- Born: 1801 Vilnius
- Died: 14 January 1831 (aged 29–30) Warsaw
- Occupations: Ballerina, choreographer, actor, educator
- Known for: Warsaw Ballet
- Spouse: Grzegorz Nienatkiewicz

= Julia Mierzyńska =

Polish ballet dancer, choreographer, actor (1801–1831)

Julia Mierzyńska (1801 – 1831), was a well-known Polish prima ballerina, choreographer, actress and educator. She appeared with the ballet at the National Theatre, Warsaw between 1815 and 1826.

== Biography ==
Mierzyńska was born in Vilnius, the girl of actor Andrzej Mierzyński and Teresa (née Chilińska). During the days 1817–1826 she was a prima ballerina of the Warsaw Ballet, and a choreographer and teacher. She also studied acting at the Warsaw Drama Cultivate under the supervising of Bonawentura Kudlicz and terpsichore below Gaetano Petinetti.

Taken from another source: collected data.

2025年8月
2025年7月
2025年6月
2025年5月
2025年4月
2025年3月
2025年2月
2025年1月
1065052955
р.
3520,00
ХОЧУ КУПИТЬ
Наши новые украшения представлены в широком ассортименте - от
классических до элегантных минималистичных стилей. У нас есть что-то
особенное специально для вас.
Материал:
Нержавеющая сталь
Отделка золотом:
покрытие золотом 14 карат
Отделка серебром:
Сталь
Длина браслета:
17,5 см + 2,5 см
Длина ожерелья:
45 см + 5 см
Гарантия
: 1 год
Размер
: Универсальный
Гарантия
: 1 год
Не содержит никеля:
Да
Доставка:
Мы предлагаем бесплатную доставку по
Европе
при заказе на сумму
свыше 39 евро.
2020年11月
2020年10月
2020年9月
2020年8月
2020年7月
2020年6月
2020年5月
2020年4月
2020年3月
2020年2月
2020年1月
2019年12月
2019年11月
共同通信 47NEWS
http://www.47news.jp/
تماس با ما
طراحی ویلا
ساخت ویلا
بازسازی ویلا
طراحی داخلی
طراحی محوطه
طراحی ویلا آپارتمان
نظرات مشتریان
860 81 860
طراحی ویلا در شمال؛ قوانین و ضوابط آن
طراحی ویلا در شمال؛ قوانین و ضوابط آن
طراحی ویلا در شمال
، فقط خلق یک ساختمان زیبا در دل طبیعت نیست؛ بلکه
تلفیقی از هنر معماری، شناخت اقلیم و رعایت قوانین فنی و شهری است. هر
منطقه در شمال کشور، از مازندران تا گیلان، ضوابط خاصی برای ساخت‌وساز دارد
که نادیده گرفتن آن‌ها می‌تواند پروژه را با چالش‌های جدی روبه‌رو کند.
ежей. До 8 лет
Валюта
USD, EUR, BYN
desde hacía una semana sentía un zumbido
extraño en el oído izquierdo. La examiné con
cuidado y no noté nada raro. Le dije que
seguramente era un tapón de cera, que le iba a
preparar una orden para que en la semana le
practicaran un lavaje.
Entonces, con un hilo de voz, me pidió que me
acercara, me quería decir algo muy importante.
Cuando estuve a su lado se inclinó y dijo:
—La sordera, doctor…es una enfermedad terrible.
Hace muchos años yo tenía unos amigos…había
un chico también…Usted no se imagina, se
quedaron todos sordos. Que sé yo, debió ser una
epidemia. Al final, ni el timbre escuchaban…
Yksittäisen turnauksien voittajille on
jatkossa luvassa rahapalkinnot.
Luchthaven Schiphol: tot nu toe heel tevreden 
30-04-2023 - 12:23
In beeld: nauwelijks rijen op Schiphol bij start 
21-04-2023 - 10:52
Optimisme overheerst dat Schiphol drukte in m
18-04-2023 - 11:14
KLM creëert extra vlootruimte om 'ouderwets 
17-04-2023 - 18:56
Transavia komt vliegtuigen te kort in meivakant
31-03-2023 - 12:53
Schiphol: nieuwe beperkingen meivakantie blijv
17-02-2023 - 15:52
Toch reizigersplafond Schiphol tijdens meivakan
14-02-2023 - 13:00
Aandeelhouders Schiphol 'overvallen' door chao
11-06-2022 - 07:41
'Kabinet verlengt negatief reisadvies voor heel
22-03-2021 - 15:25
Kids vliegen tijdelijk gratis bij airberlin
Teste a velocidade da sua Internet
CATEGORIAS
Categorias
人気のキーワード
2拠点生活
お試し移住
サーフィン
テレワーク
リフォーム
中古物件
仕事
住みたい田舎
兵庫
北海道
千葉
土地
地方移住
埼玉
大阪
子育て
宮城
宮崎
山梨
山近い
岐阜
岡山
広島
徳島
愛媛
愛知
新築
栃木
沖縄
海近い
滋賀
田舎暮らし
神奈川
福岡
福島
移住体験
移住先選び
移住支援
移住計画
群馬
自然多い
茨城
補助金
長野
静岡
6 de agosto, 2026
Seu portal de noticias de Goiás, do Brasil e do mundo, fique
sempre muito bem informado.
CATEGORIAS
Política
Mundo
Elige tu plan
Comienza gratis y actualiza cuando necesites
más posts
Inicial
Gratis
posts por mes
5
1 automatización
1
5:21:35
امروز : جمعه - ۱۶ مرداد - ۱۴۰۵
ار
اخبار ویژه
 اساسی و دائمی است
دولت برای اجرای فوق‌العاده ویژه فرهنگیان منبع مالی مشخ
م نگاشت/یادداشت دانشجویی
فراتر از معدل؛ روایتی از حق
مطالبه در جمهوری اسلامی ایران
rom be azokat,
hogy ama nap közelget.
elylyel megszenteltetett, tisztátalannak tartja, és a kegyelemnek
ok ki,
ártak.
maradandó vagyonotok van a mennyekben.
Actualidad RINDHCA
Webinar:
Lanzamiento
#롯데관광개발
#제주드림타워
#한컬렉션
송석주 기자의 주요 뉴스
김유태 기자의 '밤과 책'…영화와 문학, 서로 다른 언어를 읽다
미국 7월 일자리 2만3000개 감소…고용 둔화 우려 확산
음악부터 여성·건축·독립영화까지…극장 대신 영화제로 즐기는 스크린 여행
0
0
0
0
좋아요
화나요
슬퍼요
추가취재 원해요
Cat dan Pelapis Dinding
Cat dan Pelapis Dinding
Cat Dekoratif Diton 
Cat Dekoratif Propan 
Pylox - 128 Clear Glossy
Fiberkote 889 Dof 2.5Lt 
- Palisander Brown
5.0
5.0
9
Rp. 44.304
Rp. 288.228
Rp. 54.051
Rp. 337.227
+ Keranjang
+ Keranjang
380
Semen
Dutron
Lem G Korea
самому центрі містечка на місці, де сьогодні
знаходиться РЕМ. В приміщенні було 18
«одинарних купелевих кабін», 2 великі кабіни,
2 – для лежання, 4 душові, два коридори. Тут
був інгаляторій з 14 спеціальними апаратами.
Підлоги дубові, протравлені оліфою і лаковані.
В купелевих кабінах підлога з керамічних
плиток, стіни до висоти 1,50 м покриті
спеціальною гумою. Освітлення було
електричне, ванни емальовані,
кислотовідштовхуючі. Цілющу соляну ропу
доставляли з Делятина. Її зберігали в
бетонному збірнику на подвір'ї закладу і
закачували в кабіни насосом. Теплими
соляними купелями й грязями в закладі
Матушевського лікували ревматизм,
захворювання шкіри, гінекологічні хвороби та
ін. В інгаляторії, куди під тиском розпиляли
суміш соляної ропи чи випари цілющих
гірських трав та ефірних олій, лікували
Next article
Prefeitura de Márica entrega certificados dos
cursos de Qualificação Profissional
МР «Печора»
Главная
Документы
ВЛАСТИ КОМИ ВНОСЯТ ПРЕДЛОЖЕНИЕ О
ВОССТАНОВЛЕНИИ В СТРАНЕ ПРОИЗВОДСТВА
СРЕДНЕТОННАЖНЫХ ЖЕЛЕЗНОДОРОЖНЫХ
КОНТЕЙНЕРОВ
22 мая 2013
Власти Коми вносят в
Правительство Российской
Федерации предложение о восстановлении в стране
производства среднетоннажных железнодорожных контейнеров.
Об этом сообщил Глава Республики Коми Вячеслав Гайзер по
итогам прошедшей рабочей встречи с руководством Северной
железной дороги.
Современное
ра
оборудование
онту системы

Her offset stage performance took place on 2 July 1816 in the role of Love in the ballet Diana and Endymion at the Warsaw National Theatre. During the 1817 season, she studied ballet from Fortunato Bernardelli and then she performed in his productions. Her next teacher was Louis Thierry.

As an actress, she performed in "boyish and sous-de-lis roles."

In 1825, Mierzyńska composed Turkish dances, national dances and a Tyrolese play and about 10 short performances. Her solo mazur arrangement, which was included in "Wesele w Ojcowie," was famed.
"She co-choreographed the ballet Wesele krakowskie w Ojcowie, arranging, among other things, the famous solo mazurka, for which she later became famous (choreography together with M. Pion and L. Thierry, music by K. Kurpiński, J. Damse, National Theatre, 1823). She revived the ballet Frantostwa Arlekina (she performed the role of Columbine, choreography by F. Bernardelli, music by NN, National Theatre, 1825) and developed the ballet Święto harwa, czyli Sęstoć Ceres (Harvest Festival, or Ceres' Celebration) and Tńce turkie (Turkish Dances), in which she performed as a soloist (music by NN, National Theatre, 1825)."
During the 1825–1826 season, she worked not only the prima ballerina, she was also director of the concert dance troupe as well as head of the ballet school. Her last ballet performance was Public Dances (9 May 1826) afterward which she retired from the dramatics.

== Personal life ==
In 1826, she married a Russian army captain, Grzegorz Nienatkiewicz.

Mierzyńska died in Capital of Poland on 14 January 1831.